Tag Archives: writing

Biblical Wisdom and the Ancient Near Eastern Writings

Learning about Ancient Near Eastern writings

Back in Week 3, I struggled to understand and articulate what I had learned using the books of Wisdom so here is my second attempt. To have a better understanding of how to interpret the biblical writings of Wisdom: Proverbs, Ecclesiastes, and Job, first we need to learn about the writings which influenced them.

Christopher Stanley reminds that people observe and predict patterns in nature so then those who are religious thinkers try and apply this to determining consequences based on human actions and choices. Today these thinkers continue to attempt to answer moral questions. He further discusses how both Egyptian and Mesopotamian cultures had traditions of wisdom which the writers of the Hebrew Bible would have been impacted by. The writers of Proverbs, Ecclesiastes, and Job were very highly educated and yet they were written in ways and dealing with topics which would have resonated with people across the classes. (pg. 494-496)

Starting with Proverbs 

Barry Banstra talks about them some instructional literature from ancient Egypt called the “Maxims of Ptahhotpe” and “The Teaching for Merikare” which are written as instructions from a father to a son. Proverbs is also written to a son how to be a good public servant. Another Egyptian writing which influences Proverbs is “The Instruction of Amenemope” especially Proverbs 22:17-24:22.
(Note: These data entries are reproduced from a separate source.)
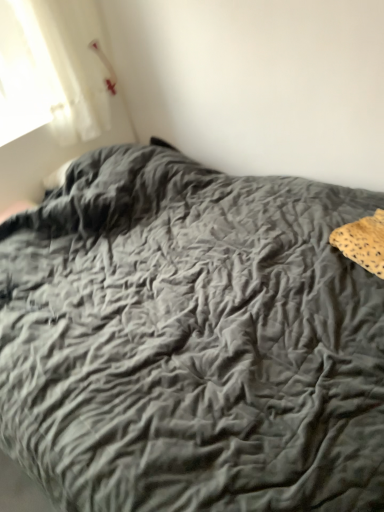 Question: Is leopard print fabric at right wider or thinner than velvet gray bedspread at center?

Choices:
 (A) thin
 (B) wide

Answer: (A)

Question: Is leopard print fabric at right taller or shorter than velvet gray bedspread at center?

Choices:
 (A) short
 (B) tall

Answer: (A)

Question: Looking at the image, does leopard print fabric at right seem bigger or smaller compared to velvet gray bedspread at center?

Choices:
 (A) big
 (B) small

Answer: (B)

Question: In the image, is velvet gray bedspread at center positioned in front of or behind leopard print fabric at right?

Choices:
 (A) front
 (B) behind

Answer: (A)

Question: Considering the relative positions of velvet gray bedspread at center and leopard print fabric at right in the image provided, is velvet gray bedspread at center to the left or to the right of leopard print fabric at right?

Choices:
 (A) left
 (B) right

Answer: (A)

Question: Is velvet gray bedspread at center spatially inside leopard print fabric at right, or outside of it?

Choices:
 (A) outside
 (B) inside

Answer: (A)

Question: Considering the positions of velvet gray bedspread at center and leopard print fabric at right in the image, is velvet gray bedspread at center taller or shorter than leopard print fabric at right?

Choices:
 (A) tall
 (B) short

Answer: (A)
As historians study Sumerian proverbs they can note the similarities to the book of Proverbs those found on the hundreds of clay tablets discovered in places like Nippur, Susa, and Ur. They can directly be paralleled to Proverbs 10:1-22:16 and 25:1-29:27. (Waltke)

Looking at Ecclesiastes

According to Bandstra Ecclesiastes is comparative to “The Dialogue of Pessimism” a Babylonian writing is also known as the Babylonian Ecclesiastes. He also shares the style of writing including the language, choice of words, and the themes can be compared to Greek philosophy which scholars feel means it may be one of the last books of the Hebrew Bible to have been written.

In an article by Claude Mariottini he shares how humans have questioned life through both wisdom and pessimism writings as they try to understand why do good people suffer and what is the meaning of life. Often people are confused or uncomfortable with Ecclesiastes in the Hebrew Bible since it is one of the most pessimistic writings and misunderstood from the original context in which it was written. He lists them taken collectively out of a book by James B. Prichard “Ancient Near Eastern Texts Relating to the Old Testament”, 3rd. ed. (Princeton: Princeton University Press, 1978)

And Job

Job is paralleled with some Mesopotamian writings “A Man and his God” the Sumerian composition informs an individual to pray to God and humbles oneself during sickness and suffering. The writing called “Ludlul Bel Nemeqi” deals with a suffering man who blames a higher power and finds deliverance. Another writing based on the story of Ahiqar is about a scribe who deals with misfortunes but at the end of the story prevails. (Bandstra)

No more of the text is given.